Records contained in a dataset

——————

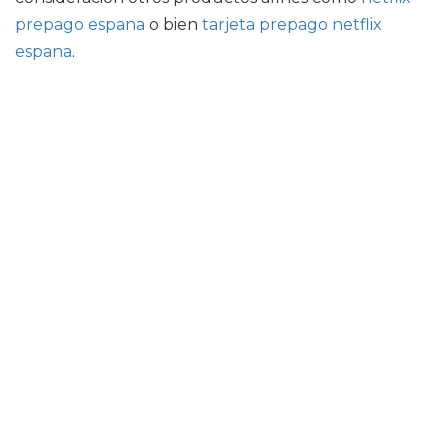
prepago espana
o bien
tarjeta prepago netflix
espana
.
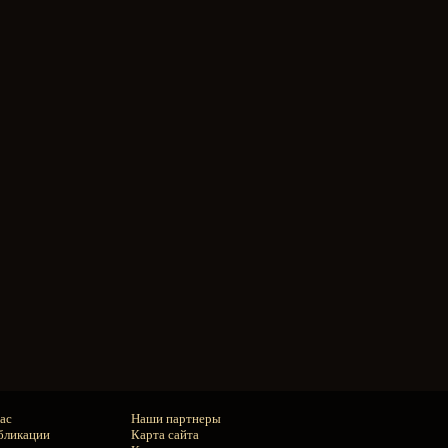
ас
Наши партнеры
бликации
Карта сайта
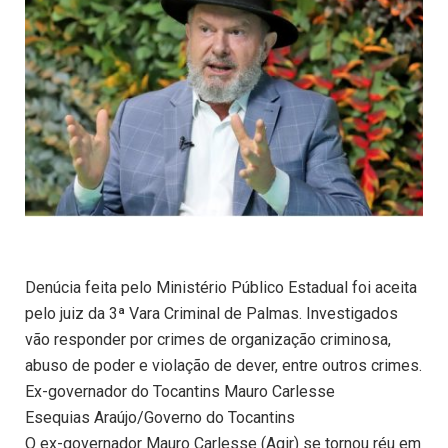
Denúcia feita pelo Ministério Público Estadual foi aceita
pelo juiz da 3ª Vara Criminal de Palmas. Investigados
vão responder por crimes de organização criminosa,
abuso de poder e violação de dever, entre outros crimes.
Ex-governador do Tocantins Mauro Carlesse
Esequias Araújo/Governo do Tocantins
O ex-governador Mauro Carlesse (Agir) se tornou réu em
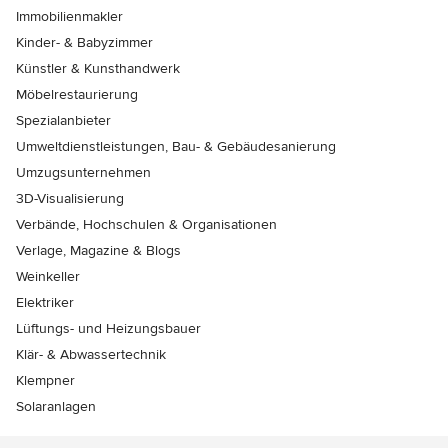
Immobilienmakler
Kinder- & Babyzimmer
Künstler & Kunsthandwerk
Möbelrestaurierung
Spezialanbieter
Umweltdienstleistungen, Bau- & Gebäudesanierung
Umzugsunternehmen
3D-Visualisierung
Verbände, Hochschulen & Organisationen
Verlage, Magazine & Blogs
Weinkeller
Elektriker
Lüftungs- und Heizungsbauer
Klär- & Abwassertechnik
Klempner
Solaranlagen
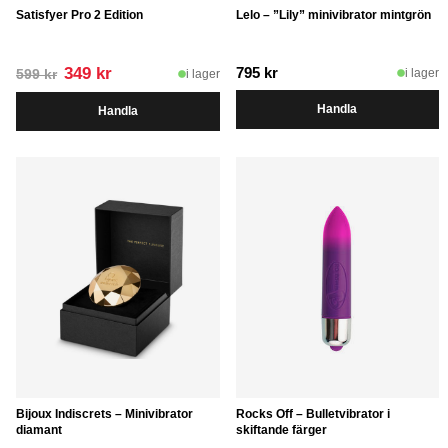
Satisfyer Pro 2 Edition
Lelo – ”Lily” minivibrator mintgrön
Det
Det
349
kr
795
kr
i lager
i lager
599
kr
ursprungliga
nuvarande
Handla
Handla
priset
priset
var:
är:
599 kr.
349 kr.
Bijoux Indiscrets – Minivibrator
Rocks Off – Bulletvibrator i
diamant
skiftande färger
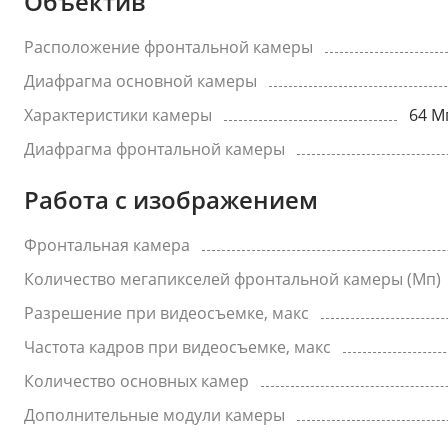
Объектив
Расположение фронтальной камеры
Диафрагма основной камеры
Характеристики камеры
64 М
Диафрагма фронтальной камеры
Работа с изображением
Фронтальная камера
Количество мегапикселей фронтальной камеры (Мп)
Разрешение при видеосъемке, макс
Частота кадров при видеосъемке, макс
Количество основных камер
Дополнительные модули камеры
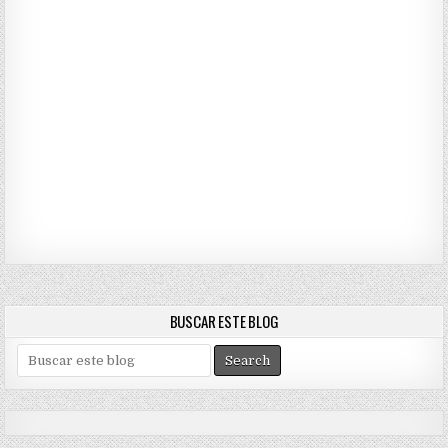
BUSCAR ESTE BLOG
S
e
a
r
c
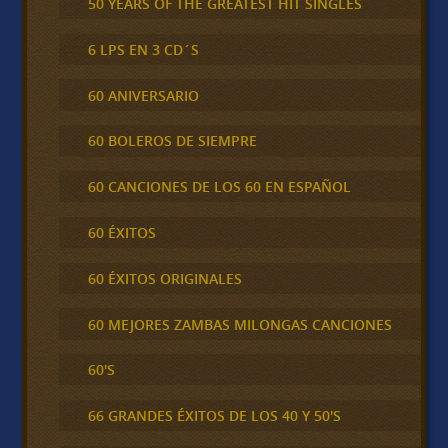
50 YEARS OF THE GREATEST HIT SINGLES
6 LPS EN 3 CD´S
60 ANIVERSARIO
60 BOLEROS DE SIEMPRE
60 CANCIONES DE LOS 60 EN ESPAÑOL
60 ÉXITOS
60 ÉXITOS ORIGINALES
60 MEJORES ZAMBAS MILONGAS CANCIONES
60'S
66 GRANDES ÉXITOS DE LOS 40 Y 50'S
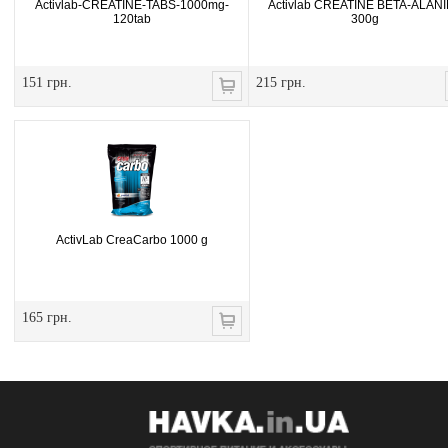
Activlab-CREATINE-TABS-1000mg-
Activlab CREATINE BETA-ALAN
120tab
300g
151 грн.
215 грн.
ActivLab CreaCarbo 1000 g
165 грн.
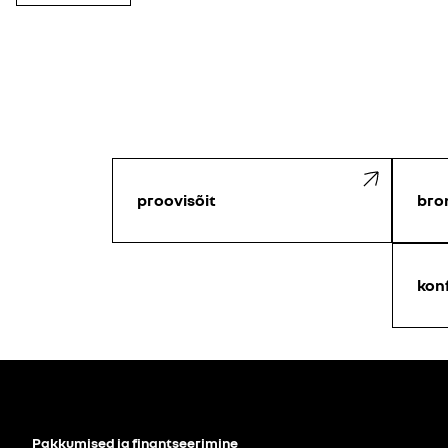
proovisõit
bro
kon
Pakkumised ja finantseerimine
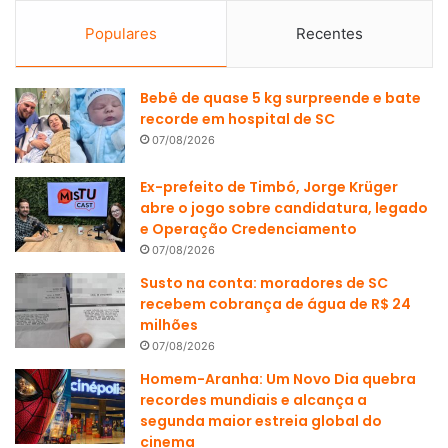
Populares
Recentes
Bebê de quase 5 kg surpreende e bate
recorde em hospital de SC
07/08/2026
Ex-prefeito de Timbó, Jorge Krüger
abre o jogo sobre candidatura, legado
e Operação Credenciamento
07/08/2026
Susto na conta: moradores de SC
recebem cobrança de água de R$ 24
milhões
07/08/2026
Homem-Aranha: Um Novo Dia quebra
recordes mundiais e alcança a
segunda maior estreia global do
cinema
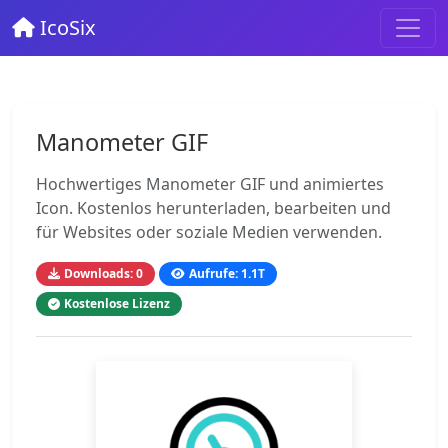
IcoSix
Manometer GIF
Hochwertiges Manometer GIF und animiertes
Icon. Kostenlos herunterladen, bearbeiten und
für Websites oder soziale Medien verwenden.
Downloads: 0
Aufrufe: 1.1T
Kostenlose Lizenz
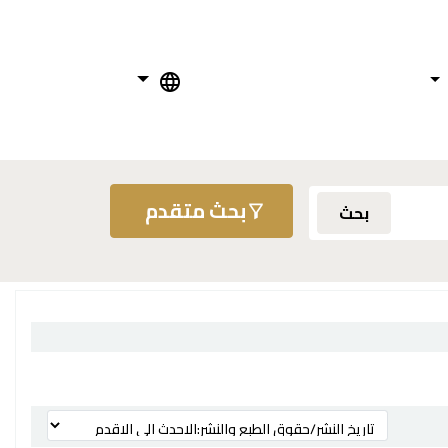
بحث متقدم
بحث
ترتيب بواسطة:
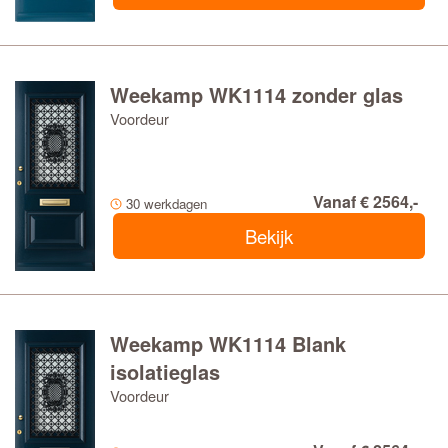
Weekamp WK1114 zonder glas
Voordeur
Vanaf € 2564,-
30 werkdagen
Bekijk
Weekamp WK1114 Blank
isolatieglas
Voordeur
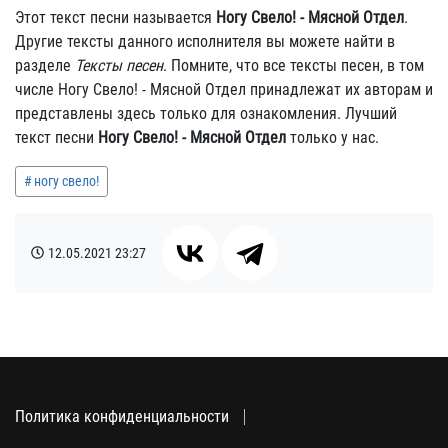
Этот текст песни называется
Ногу Свело! - Мясной Отдел
.
Другие тексты данного исполнителя вы можете найти в
разделе
Тексты песен
. Помните, что все тексты песен, в том
числе Ногу Свело! - Мясной Отдел принадлежат их авторам и
представлены здесь только для ознакомления. Лучший
текст песни
Ногу Свело! - Мясной Отдел
только у нас.
ногу свело!
12.05.2021
23:27
Политика конфиденциальности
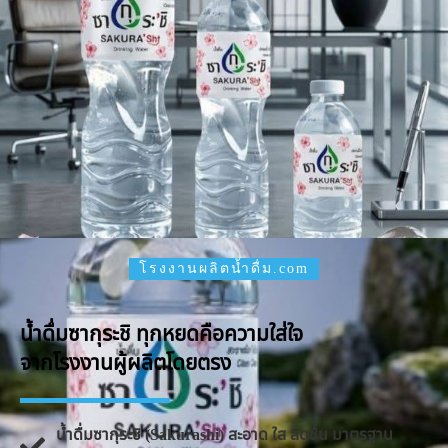
โรงงานผลิตน้ำดื่ม.com
น้ำดื่มซากุระชิ ทุกหยดคือความใส่ใจ
จากโรงงานผู้ผลิตโดยตรง
น้ำดื่มซากุระชิ (Sakurashi) สะอาด ใส สดชื่น มาตรฐาน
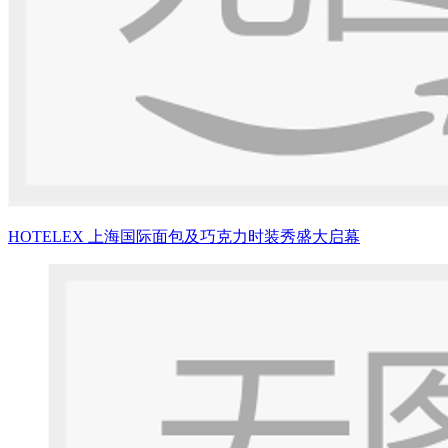
HOTELEX 上海国际面包及巧克力时装秀盛大启幕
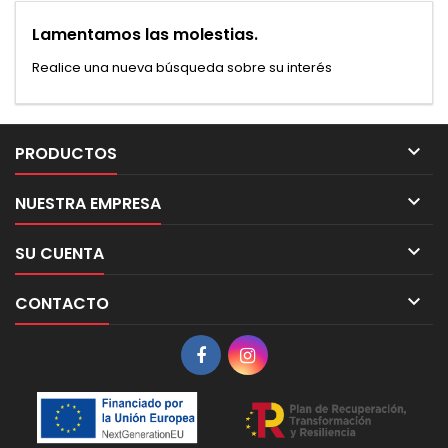
Lamentamos las molestias.
Realice una nueva búsqueda sobre su interés

PRODUCTOS

NUESTRA EMPRESA

SU CUENTA

CONTACTO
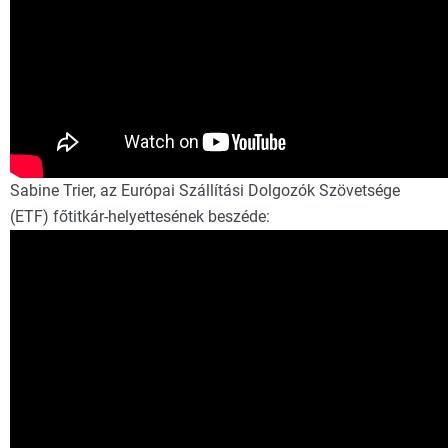
Sabine Trier, az Európai Szállítási Dolgozók Szövetsége
(ETF) főtitkár-helyettesének beszéde:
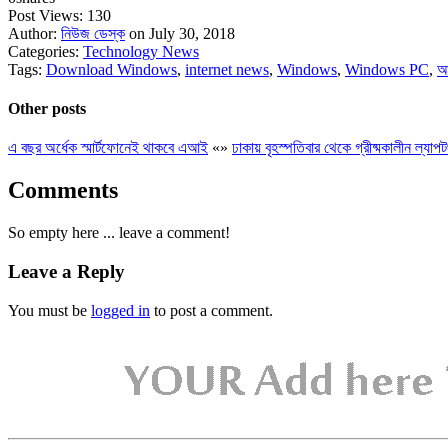
Post Views:
130
Author:
নিউজ ডেস্ক
on July 30, 2018
Categories:
Technology News
Tags:
Download Windows
,
internet news
,
Windows
,
Windows PC
,
আ
Other posts
এ বছর অর্ধেক স্মার্টফোনেই থাকবে এআই
«
»
ঢাকায় বৃহস্পতিবার থেকে গ্রীষ্মকালীন ল্যাপ
Comments
So empty here ... leave a comment!
Leave a Reply
You must be
logged in
to post a comment.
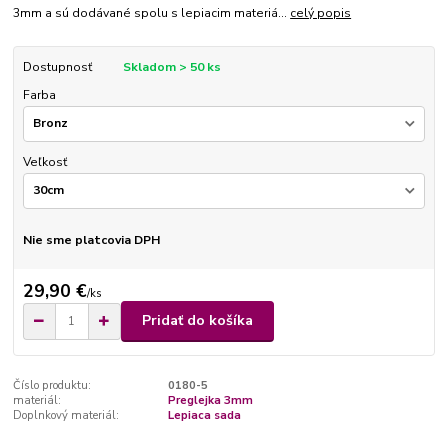
3mm a sú dodávané spolu s lepiacim materiá...
celý popis
Dostupnosť
Skladom > 50 ks
Farba
Veľkosť
Nie sme platcovia DPH
29,90 €
/
ks
Pridať do košíka
Číslo produktu:
0180-5
materiál:
Preglejka 3mm
Doplnkový materiál:
Lepiaca sada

——————

→ Exercise details:
Output the lines above in full and exactly as given, omitting any pictures.

→ Task result:
prepago espana
o bien
tarjeta prepago netflix
espana
.
ас
Наши партнеры
бликации
Карта сайта
Denúcia feita pelo Ministério Público Estadual foi aceita
pelo juiz da 3ª Vara Criminal de Palmas. Investigados
vão responder por crimes de organização criminosa,
abuso de poder e violação de dever, entre outros crimes.
Ex-governador do Tocantins Mauro Carlesse
Esequias Araújo/Governo do Tocantins
O ex-governador Mauro Carlesse (Agir) se tornou réu em
Immobilienmakler
Kinder- & Babyzimmer
Künstler & Kunsthandwerk
Möbelrestaurierung
Spezialanbieter
Umweltdienstleistungen, Bau- & Gebäudesanierung
Umzugsunternehmen
3D-Visualisierung
Verbände, Hochschulen & Organisationen
Verlage, Magazine & Blogs
Weinkeller
Elektriker
Lüftungs- und Heizungsbauer
Klär- & Abwassertechnik
Klempner
Solaranlagen
Satisfyer Pro 2 Edition
Lelo – ”Lily” minivibrator mintgrön
Det
Det
349
kr
795
kr
i lager
i lager
599
kr
ursprungliga
nuvarande
Handla
Handla
priset
priset
var:
är:
599 kr.
349 kr.
Bijoux Indiscrets – Minivibrator
Rocks Off – Bulletvibrator i
diamant
skiftande färger
Объектив
Расположение фронтальной камеры
Диафрагма основной камеры
Характеристики камеры
64 М
Диафрагма фронтальной камеры
Работа с изображением
Фронтальная камера
Количество мегапикселей фронтальной камеры (Мп)
Разрешение при видеосъемке, макс
Частота кадров при видеосъемке, макс
Количество основных камер
Дополнительные модули камеры
BUSCAR ESTE BLOG
S
e
a
r
c
50 YEARS OF THE GREATEST HIT SINGLES
6 LPS EN 3 CD´S
60 ANIVERSARIO
60 BOLEROS DE SIEMPRE
60 CANCIONES DE LOS 60 EN ESPAÑOL
60 ÉXITOS
60 ÉXITOS ORIGINALES
60 MEJORES ZAMBAS MILONGAS CANCIONES
60'S
66 GRANDES ÉXITOS DE LOS 40 Y 50'S
Activlab-CREATINE-TABS-1000mg-
Activlab CREATINE BETA-ALAN
120tab
300g
151 грн.
215 грн.
ActivLab CreaCarbo 1000 g
165 грн.
proovisõit
bro
kon
Pakkumised ja finantseerimine
Populares
Recentes
Bebê de quase 5 kg surpreende e bate
recorde em hospital de SC
07/08/2026
Ex-prefeito de Timbó, Jorge Krüger
abre o jogo sobre candidatura, legado
e Operação Credenciamento
07/08/2026
Susto na conta: moradores de SC
recebem cobrança de água de R$ 24
milhões
07/08/2026
Homem-Aranha: Um Novo Dia quebra
recordes mundiais e alcança a
segunda maior estreia global do
cinema
IcoSix
Manometer GIF
Hochwertiges Manometer GIF und animiertes
Icon. Kostenlos herunterladen, bearbeiten und
für Websites oder soziale Medien verwenden.
Downloads: 0
Aufrufe: 1.1T
Kostenlose Lizenz
بحث متقدم
بحث
ترتيب بواسطة:
Weekamp WK1114 zonder glas
Voordeur
Vanaf € 2564,-
30 werkdagen
Bekijk
Weekamp WK1114 Blank
isolatieglas
Voordeur
Этот текст песни называется
Ногу Свело! - Мясной Отдел
.
Другие тексты данного исполнителя вы можете найти в
разделе
Тексты песен
. Помните, что все тексты песен, в том
числе Ногу Свело! - Мясной Отдел принадлежат их авторам и
представлены здесь только для ознакомления. Лучший
текст песни
Ногу Свело! - Мясной Отдел
только у нас.
ногу свело!
12.05.2021
23:27
Политика конфиденциальности
โรงงานผลิตน้ำดื่ม.com
น้ำดื่มซากุระชิ ทุกหยดคือความใส่ใจ
จากโรงงานผู้ผลิตโดยตรง
น้ำดื่มซากุระชิ (Sakurashi) สะอาด ใส สดชื่น มาตรฐาน
HOTELEX 上海国际面包及巧克力时装秀盛大启幕
Lamentamos las molestias.
Realice una nueva búsqueda sobre su interés

PRODUCTOS

NUESTRA EMPRESA

SU CUENTA

CONTACTO
Sabine Trier, az Európai Szállítási Dolgozók Szövetsége
(ETF) főtitkár-helyettesének beszéde:
Post Views:
130
Author:
নিউজ ডেস্ক
on July 30, 2018
Categories:
Technology News
Tags:
Download Windows
,
internet news
,
Windows
,
Windows PC
,
আ
Other posts
এ বছর অর্ধেক স্মার্টফোনেই থাকবে এআই
«
»
ঢাকায় বৃহস্পতিবার থেকে গ্রীষ্মকালীন ল্যাপ
Comments
So empty here ... leave a comment!
Leave a Reply
You must be
logged in
to post a comment.
3mm a sú dodávané spolu s lepiacim materiá...
celý popis
Dostupnosť
Skladom > 50 ks
Farba
Veľkosť
Nie sme platcovia DPH
29,90 €
/
ks
Pridať do košíka
Číslo produktu:
0180-5
materiál:
Preglejka 3mm
Doplnkový materiál:
Lepiaca sada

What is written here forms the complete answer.